Que dizer então da parte da elite empresarial que se ceva dos
empréstimos públicos e emudece diante dos malfeitos do petismo e de seus acólitos? Ou da outrora combativa liderança sindical, hoje acomodada nas benesses do poder?
Nada há de novo no que escrevo. Muitos sabem que o rei está nu, e
poucos bradam. Dai a descrença sobre a elite política reinante na opinião pública mais esclarecida. Quando alguém dá o nome aos bois, como, no caso, o ministro Joaquim Barbosa, que estruturou o processo e desnudou a corrupção, teme-se que, ao deixar a presidênc ia do STF, a onda moralizante dê marcha a ré. É evidente, pois, a descrença nas instituições. A tal ponto que se crê mais nas pessoas, sem perceber
que por esse caminho voltaremos aos salvadores da pátria. São sinais
alarmantes.
Os seguidores do lulo-petismo, por serem crédulos, talvez sejam menos
responsáveis pela situação a que chegamos do que os cínicos, os medrosos, os oportunistas, as elites interesseiras que fingem não ver o que está à vista de todos. Que dizer então das práticas políticas?
Não dá mais!
Estamos a ver as manobras preparatórias para mais uma campanha
eleitoral sob o signo do embuste. A candidata oficial, pela posição que ocupa, tem cada ato multiplicado pelos meios de comunicação. Como o exercício do poder se confundiu, na prática, com a campanha eleitoral, entramos já em período de disputa. Disputa desigual, na qual só um lado fala, e as oposições, mesmo que berrem, não encontram eco. E sejamos francos: estamos berrando pouco.
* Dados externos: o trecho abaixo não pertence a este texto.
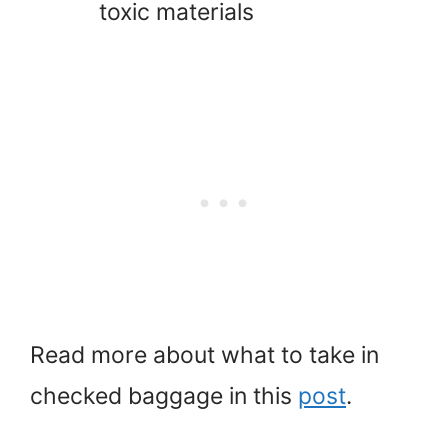
toxic materials
Read more about what to take in
checked baggage in this
post
.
É preciso dizer com coragem, simplicidade e de modo direto, como
fizeram alguns ministros do Supremo, que a democracia não se compagina com a corrupção nem com as distorções que levam ao favorecimento dos amigos. Não estamos diante de um quadro eleitoral normal.
A hegemonia de um partido que não consegue se deslindar de crenças
salvacionistas e autoritárias, o acovardamento de outros e a impotência das oposições estão permitindo a montagem de um sistema de poder que, se duradouro, acarretará riscos de regressão irreversível.
Escudado nos cofres públicos, o governo do PT abusa do crédito fácil
que agrada não só aos consumidores, mas, em volume muito maior, aos audaciosos que montam suas estratégias empresariais nas facilidades dadas aos amigos do rei. A infiltração dos órgãos de Estado pela militância ávida e por oportunistas que querem se beneficiar do Estado distorce as práticas republicanas.
Tudo isso é arquissabido. Falta dar um basta aos desmandos, processo
que, numa democracia, só tem um caminho: as urnas. É preciso desfazer na consciência popular, com sinceridade e clareza, o manto de ilusões com que o lulo-petismo vendeu seu peixe. Com a palavra, as oposições e quem mais tenha consciência dos perigos que corremos.